I say polygon, you say polyhedron



When you look at the above image, what do you see? Two triangles and five quadrangles, a cube or something else? Now, let’s turn to the following thought experiment:
You are strapped into a chair, your head held firmly in place, and you see a bright, diffuse screen in front of you, showing a series of black lines. You notice that the screen can go from an only-just visible black point at its periphery, via lines cutting across it or forming triangles with its edges, to closed squares or even constellations of polygons moving and morphing across it. You also notice that there are several knobs and levers at your disposal and that you can influence the shapes seen on the screen. Your task is to work out how the patterns you see are formed.

All you have access to in this case is a sequence of experiences of a two-dimensional, bounded world, yet through painstaking experiments you come to the realization that what you are seeing is consistent with there being a wireframe cube behind the screen. All the patters, the changes from one pattern to another and the lengths of edges could be the result of a wireframe cube casting a shadow. Once you arrive at your conclusion you are released from your restraints and are free to exit the room. As you do so, another person exits the room next to you. A quick chat reveals you had the same experience, but it turns out that they are convinced that it was just a computer screen rather that the silhouette of a mesh cube. You enter each other's rooms and realize that they look identical! You believe their room shows a 3D cube’s shadow; they believe your room contains a 2D computer-driven display. You both look for a way to access what is behind the respective screens and after a while you find the rooms backing onto your two ones. Your screen and theirs were indeed driven differently: one was a display driven by a computer and the other a piece of translucent plexiglass having a backlit cube cast shadows on it. Which was which remains a secret guarded by the two of you.

Now, my question to you: who was the more rational participant in this experiment? The person postulating a 3D entity on the basis of strictly 2D evidence or the person whose theories remained firmly 2D, in line with the nature of their evidence?

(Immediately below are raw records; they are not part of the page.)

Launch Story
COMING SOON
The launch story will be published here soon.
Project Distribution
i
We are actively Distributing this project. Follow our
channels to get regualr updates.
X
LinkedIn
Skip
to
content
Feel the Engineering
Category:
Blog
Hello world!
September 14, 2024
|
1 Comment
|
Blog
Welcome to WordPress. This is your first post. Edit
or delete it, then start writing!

I would like to argue that they were both equally rational and that the distinction between them was not along rational-irrational lines and to underline the fact that they were both deriving their world views from the same evidence.

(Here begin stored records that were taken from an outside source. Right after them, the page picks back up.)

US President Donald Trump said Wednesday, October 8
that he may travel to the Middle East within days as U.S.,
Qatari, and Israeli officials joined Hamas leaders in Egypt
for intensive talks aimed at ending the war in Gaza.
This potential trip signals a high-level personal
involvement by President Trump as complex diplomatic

What was the point of this whole exercise though? It was to propose that empirical evidence alone is not sufficient to constrain explanation to a solely empirical domain (even just the use of mathematics in science, with its universal quantifier is beyond the empirical) and that the exact same experiences can be held up as a basis for alternative theories.

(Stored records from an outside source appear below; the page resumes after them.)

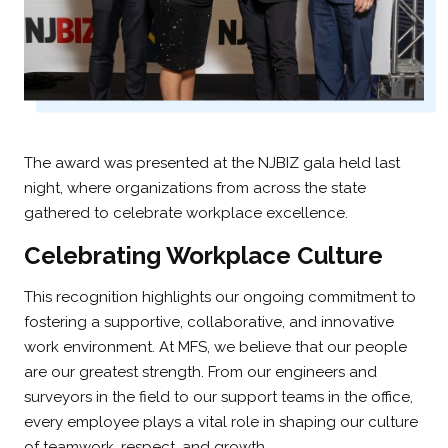
The award was presented at the NJBIZ gala held last
night, where organizations from across the state
gathered to celebrate workplace excellence.
Celebrating Workplace Culture
This recognition highlights our ongoing commitment to
fostering a supportive, collaborative, and innovative
work environment. At MFS, we believe that our people
are our greatest strength. From our engineers and
surveyors in the field to our support teams in the office,
every employee plays a vital role in shaping our culture
of teamwork, respect, and growth.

The last exegetical point I’d like to make though is that the two protagonists of the thought experiment can learn a lot from each other. The person hypothesizing the 3D cube can lend the other means for simplification while the strictly 2D person can share a more refined understanding of 2D relationships, which also enrich the cube’s understanding.

Why is it that I am concerned by the evidence-theory relationship and try to dig into its nature? It is because this is a key stumbling block in the rapprochement between atheist scientists and the rational religious. The former don't get how the latter can transcend evidence while the latter are threatened by the former’s insights into empirical evidence. The many-to-many nature of the evidence-theory relationship also underlies inter-religious dialogue. Since the transcendent is infinite, hyper-dimensional and vastly exceeding the fragmentary insights we can have of it, also in terms of aspects we don't even know about!, it is understandable that different interpretations of its actions have been formed in different cultures and by different people. It would be short-sighted to stop at an incompatibility between the monotheism of some religions, the personal Trinitarian insight of Christianity, the polytheism of Hinduism and the apparent atheism of Buddhism (in the strict sense of atheism as opposed to its current use as anti-theism) and arrive at the erroneous conclusion that these religions talk about different things rather than differently about aspects of the same (please, don’t mis-read this as me saying that everything that all religions claim is true, that all religions are equally true or that religions can be freely intertwined and recombined. End of caveat :).

If there is a God, who is infinite, transcendent and vastly more complex than us, wouldn't his actions as experienced in our limited realm lead precisely to the variety of religions as well as agnosticism and atheism that we see today?



Just a quick hat-tip to Flatland, to the Chinese Room thought experiment and to the story of the blind men and an elephant (and surely to many others :).